29 April 2015
The book is a decent buy, if you are a dada fan(because of non-availability of other options at present). Else, if you are a general cricket fan, you can be a bit disappointed with the author's 'complaining tone' at some parts of the book, without a 'neutral perspective' and a few claims like saying," Ravi Shastri has a grudge on Sourav Ganguly from the start", without covering anything to corroborate the assumption/argument, does make it look like a silly argument/assumption at times. In my opinion, there is still a non-availability of a comprehensive book dedicated to Sourav Ganguly, which covers his entire career(Have 3 out of the 4 major books on dada so far). It had been a bit puzzling that it had taken almost seven years after Sourav Ganguly's premature retirement in 2008, that a biography has finally come out to give a rear-view mirror to look in to what has been a career worthy of a warrior. The only thing to come out so far before this is the documentary "The Warrior Prince - Sourav Ganguly", which was enjoyable. It has to be noted that till date, Sourav Ganguly has chosen not to write his autobiography. Dada fans would certainly be hoping that he changes his mind.
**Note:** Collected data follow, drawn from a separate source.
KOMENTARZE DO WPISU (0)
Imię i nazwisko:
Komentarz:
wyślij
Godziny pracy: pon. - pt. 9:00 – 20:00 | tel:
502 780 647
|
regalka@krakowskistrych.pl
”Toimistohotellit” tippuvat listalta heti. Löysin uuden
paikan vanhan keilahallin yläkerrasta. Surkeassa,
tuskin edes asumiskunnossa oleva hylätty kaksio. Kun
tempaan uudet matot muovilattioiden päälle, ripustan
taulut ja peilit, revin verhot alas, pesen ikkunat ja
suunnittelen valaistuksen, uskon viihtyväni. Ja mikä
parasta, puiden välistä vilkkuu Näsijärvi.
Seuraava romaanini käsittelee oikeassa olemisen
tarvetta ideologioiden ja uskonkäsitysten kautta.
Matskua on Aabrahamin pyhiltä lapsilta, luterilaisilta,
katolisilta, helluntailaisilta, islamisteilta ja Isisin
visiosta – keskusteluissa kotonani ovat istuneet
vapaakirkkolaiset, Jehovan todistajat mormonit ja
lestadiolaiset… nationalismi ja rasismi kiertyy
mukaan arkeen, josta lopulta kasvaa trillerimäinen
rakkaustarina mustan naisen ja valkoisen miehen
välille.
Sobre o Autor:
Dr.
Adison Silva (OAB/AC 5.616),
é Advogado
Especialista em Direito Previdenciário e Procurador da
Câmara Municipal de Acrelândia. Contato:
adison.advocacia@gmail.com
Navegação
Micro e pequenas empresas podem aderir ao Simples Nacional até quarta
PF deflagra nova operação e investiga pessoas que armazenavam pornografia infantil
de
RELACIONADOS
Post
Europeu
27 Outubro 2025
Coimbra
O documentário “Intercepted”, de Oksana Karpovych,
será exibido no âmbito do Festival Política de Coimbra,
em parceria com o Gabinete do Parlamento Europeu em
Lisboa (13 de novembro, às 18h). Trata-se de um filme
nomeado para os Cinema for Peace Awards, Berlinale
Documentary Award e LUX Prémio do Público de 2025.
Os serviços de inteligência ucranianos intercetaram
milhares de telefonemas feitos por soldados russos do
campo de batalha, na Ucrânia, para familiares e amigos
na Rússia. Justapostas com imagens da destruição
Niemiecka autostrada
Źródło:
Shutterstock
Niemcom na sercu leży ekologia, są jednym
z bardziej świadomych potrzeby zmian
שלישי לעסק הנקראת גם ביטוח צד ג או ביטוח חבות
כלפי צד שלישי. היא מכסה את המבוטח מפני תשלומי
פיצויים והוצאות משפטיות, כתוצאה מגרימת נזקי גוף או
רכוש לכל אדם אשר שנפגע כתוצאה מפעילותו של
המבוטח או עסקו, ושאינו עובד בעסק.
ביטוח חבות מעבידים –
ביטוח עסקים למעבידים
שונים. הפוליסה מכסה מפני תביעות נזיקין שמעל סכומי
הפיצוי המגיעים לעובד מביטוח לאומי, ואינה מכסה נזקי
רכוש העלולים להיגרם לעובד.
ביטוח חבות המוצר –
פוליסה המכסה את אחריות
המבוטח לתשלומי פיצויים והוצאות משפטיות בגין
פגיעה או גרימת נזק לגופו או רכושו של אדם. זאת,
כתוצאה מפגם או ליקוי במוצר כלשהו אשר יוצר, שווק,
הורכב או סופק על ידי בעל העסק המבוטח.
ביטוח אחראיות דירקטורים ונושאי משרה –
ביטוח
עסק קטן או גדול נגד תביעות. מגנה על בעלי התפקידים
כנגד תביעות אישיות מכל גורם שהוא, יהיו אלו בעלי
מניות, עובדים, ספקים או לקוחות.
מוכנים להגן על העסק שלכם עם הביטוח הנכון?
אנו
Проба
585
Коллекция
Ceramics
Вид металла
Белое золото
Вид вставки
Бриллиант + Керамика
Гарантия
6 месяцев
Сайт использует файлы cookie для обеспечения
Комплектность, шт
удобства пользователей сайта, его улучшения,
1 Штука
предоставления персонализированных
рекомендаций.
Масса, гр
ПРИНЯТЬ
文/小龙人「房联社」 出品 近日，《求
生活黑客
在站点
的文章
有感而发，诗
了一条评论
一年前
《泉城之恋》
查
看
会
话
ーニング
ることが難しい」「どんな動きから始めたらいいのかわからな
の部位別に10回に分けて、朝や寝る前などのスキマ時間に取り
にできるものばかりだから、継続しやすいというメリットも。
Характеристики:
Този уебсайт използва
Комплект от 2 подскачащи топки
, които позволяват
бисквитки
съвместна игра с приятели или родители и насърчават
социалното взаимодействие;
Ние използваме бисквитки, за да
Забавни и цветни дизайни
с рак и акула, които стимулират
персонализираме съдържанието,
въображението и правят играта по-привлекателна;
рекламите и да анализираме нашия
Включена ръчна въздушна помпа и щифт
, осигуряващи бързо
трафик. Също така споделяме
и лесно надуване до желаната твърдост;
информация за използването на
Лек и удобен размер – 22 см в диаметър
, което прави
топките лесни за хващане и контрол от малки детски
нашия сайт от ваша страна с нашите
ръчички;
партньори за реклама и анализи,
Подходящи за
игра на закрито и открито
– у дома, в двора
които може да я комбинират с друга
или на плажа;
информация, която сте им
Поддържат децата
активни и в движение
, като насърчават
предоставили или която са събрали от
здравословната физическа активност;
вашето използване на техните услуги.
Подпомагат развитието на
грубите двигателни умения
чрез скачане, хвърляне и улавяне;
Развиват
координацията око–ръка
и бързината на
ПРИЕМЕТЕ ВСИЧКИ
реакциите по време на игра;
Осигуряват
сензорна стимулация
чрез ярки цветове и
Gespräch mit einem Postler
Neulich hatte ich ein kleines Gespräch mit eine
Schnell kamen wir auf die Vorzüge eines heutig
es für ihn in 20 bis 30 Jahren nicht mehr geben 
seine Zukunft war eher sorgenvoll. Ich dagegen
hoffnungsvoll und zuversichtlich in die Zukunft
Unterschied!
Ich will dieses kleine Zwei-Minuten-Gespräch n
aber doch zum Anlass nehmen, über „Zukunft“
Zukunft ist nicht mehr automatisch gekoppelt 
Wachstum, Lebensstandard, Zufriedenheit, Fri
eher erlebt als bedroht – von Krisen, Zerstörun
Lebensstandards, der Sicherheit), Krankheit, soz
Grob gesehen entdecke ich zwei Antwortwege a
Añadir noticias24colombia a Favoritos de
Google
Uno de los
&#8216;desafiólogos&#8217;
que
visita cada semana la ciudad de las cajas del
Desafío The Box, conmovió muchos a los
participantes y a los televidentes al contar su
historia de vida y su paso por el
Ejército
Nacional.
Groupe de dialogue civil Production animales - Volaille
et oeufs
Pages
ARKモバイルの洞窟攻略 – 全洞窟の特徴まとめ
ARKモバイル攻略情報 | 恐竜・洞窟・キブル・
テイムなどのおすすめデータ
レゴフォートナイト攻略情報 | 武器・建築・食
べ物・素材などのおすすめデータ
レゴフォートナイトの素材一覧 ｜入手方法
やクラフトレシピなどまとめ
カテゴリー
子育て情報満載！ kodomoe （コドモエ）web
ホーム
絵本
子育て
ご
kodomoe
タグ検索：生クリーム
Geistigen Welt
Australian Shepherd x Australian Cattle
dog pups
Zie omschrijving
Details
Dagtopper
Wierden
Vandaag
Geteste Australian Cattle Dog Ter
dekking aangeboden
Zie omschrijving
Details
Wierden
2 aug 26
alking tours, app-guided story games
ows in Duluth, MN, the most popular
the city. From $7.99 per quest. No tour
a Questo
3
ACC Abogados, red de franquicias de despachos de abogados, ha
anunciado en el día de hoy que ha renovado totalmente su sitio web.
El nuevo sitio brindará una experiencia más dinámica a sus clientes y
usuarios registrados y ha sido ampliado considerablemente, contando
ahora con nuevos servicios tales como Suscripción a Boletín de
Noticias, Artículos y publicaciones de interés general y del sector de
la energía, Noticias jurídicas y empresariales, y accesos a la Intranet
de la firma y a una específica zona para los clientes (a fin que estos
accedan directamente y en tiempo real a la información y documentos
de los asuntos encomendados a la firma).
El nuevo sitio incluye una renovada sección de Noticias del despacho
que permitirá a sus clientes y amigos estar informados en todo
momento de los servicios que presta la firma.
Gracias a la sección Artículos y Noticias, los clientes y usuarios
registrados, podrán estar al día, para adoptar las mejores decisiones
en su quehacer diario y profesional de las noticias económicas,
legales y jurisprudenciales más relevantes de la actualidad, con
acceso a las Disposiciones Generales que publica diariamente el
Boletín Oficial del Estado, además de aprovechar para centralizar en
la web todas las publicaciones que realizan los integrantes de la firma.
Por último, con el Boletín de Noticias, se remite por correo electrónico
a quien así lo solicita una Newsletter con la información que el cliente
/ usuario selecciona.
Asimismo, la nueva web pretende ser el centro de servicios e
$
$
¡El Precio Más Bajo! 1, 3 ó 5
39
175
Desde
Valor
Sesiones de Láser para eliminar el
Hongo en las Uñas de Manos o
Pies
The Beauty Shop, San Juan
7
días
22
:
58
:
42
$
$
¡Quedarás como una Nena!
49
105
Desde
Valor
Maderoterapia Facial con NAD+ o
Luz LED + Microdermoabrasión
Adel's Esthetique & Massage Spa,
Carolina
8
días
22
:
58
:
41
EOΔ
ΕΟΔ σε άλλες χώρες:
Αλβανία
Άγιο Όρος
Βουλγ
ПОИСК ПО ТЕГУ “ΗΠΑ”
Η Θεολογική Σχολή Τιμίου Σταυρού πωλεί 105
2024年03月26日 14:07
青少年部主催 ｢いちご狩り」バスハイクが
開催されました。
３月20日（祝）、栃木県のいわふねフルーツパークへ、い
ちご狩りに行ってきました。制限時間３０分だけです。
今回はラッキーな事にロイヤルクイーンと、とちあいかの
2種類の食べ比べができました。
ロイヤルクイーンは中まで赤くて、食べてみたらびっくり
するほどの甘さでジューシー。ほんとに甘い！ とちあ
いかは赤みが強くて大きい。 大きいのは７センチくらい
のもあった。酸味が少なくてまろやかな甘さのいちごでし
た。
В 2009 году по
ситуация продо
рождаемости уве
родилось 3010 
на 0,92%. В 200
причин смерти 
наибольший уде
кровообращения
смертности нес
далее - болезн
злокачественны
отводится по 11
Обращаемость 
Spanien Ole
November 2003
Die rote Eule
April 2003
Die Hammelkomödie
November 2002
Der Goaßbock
This book has a healthy dose of statistics, at the start, which make one wonder just how underrated Sourav Ganguly was as an ODI batsman during his playing days, especially after becoming the Indian Captain. The book also summarizes some notable events in dada's career, though most of them could have been covered better. It also shows just how biased and outrageous certain groups of the media were, at various points in his career. The tendency of the general cricket fan to not analyze and just go with the media and start becoming an anti-gangulian for no apparent reason is a fact alluded to, in the book.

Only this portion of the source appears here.